The Overall Survey Index of 56.65 as of October is the highest since the declines after the July 2007 Overall Index of 58.49.
“I’m very pleased in the results this quarter,” said Dunlap, whose business consulting service is based in Holland. “The improvements are almost across the board for office furniture manufacturers and suppliers. I am not surprised at the significant increases in Gross Shipments and Order Backlog, and I am delighted to see the increase in the personal outlook.”
“It appears that the supplier community is almost as optimistic as the OFMs,” he added.
Tom Reardon, executive director of BIFMA, the U.S. office furniture industry’s trade association, said their shipment volume in the first quarter of this year was 11 percent below that of the same quarter in 2009. The second quarter, however, grew by 3.5 percent, compared to 2Q 2009.
“The third quarter was up almost 12 percent” over the same period last year, said Reardon. “Very encouraging, as we’ve gone through the year, to see the shipment numbers improve as they have.”

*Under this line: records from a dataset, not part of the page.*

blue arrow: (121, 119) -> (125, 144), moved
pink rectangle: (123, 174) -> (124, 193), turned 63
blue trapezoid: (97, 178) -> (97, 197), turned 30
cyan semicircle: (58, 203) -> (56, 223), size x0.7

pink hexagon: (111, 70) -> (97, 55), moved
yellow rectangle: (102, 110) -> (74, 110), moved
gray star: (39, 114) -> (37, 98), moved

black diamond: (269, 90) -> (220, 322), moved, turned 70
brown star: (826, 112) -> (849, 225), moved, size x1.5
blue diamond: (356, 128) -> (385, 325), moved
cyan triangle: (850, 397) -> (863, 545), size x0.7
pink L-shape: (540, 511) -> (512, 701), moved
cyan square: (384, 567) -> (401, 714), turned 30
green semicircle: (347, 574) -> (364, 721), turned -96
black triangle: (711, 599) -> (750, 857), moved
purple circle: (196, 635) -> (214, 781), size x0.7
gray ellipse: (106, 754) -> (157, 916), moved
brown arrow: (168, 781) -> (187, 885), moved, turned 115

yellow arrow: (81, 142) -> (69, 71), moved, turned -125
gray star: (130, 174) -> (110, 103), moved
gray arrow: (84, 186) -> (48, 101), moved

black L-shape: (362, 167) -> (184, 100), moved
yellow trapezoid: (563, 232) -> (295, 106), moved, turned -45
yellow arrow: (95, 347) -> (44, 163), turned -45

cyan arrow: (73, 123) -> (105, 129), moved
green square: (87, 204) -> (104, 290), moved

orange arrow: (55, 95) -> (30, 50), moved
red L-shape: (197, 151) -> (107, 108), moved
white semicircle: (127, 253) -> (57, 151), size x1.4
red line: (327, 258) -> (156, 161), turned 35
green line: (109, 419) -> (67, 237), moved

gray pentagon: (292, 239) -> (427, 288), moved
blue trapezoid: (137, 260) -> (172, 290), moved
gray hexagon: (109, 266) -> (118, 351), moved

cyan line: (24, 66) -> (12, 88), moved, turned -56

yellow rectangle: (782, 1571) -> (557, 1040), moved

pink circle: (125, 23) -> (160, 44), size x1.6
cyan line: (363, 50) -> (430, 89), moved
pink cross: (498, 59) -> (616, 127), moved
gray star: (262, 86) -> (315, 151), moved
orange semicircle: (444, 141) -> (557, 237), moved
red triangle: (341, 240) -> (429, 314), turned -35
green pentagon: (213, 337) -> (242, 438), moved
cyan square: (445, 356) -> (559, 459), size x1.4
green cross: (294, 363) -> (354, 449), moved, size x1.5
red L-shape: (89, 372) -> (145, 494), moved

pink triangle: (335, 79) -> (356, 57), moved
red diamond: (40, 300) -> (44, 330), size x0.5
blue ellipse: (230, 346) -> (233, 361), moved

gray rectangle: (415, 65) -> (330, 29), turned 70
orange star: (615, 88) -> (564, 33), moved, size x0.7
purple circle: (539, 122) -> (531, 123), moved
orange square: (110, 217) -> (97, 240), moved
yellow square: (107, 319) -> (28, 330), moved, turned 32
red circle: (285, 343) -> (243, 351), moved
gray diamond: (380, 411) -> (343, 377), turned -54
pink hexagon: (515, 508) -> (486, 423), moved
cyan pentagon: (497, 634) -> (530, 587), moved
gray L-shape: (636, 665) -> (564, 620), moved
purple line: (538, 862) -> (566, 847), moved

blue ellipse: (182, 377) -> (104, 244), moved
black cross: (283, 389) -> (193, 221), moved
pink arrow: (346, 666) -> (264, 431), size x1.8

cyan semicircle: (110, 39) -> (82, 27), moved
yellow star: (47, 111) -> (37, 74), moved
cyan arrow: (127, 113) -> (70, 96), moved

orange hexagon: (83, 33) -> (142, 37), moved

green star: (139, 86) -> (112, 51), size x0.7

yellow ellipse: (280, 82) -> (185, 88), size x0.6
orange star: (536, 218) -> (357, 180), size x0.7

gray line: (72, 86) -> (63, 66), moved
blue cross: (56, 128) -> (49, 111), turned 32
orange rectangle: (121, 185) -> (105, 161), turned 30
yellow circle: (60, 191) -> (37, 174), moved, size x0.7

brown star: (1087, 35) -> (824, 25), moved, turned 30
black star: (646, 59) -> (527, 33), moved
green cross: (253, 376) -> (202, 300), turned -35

A monthly survey compiled by Brian G. Long, director of Supply Management Research in the Seidman College of Business at Grand Valley State University, indicates the office furniture companies in the region turned in a “mixed performance” in October, according to Long.
“Although there are no obvious new problems with the market for office furniture, the industry is blessed with the revival of the industrial market, but cursed by the prevailing slow rate of overall economic growth,” he said.
Long, whose survey is not limited to furniture production, noted that automotive parts suppliers in the region are still doing well.
His survey results are based on data collected in the last two weeks of October using an index of business improvement called new orders. The greater Grand Rapids industrial economy is still good but less robust than the previous month, according to his report.
The OFI Trends survey, according to Dunlap, provides “enough strong indicators, beginning with the April and July surveys, that demonstrate that the worst is clearly behind us and that we are finally seeing some solid signs of recovery. I think we will see this industry come out of this recession more rapidly than was previously predicted. However, it will be led by the health care and education markets, with the office market trailing well into 2011.”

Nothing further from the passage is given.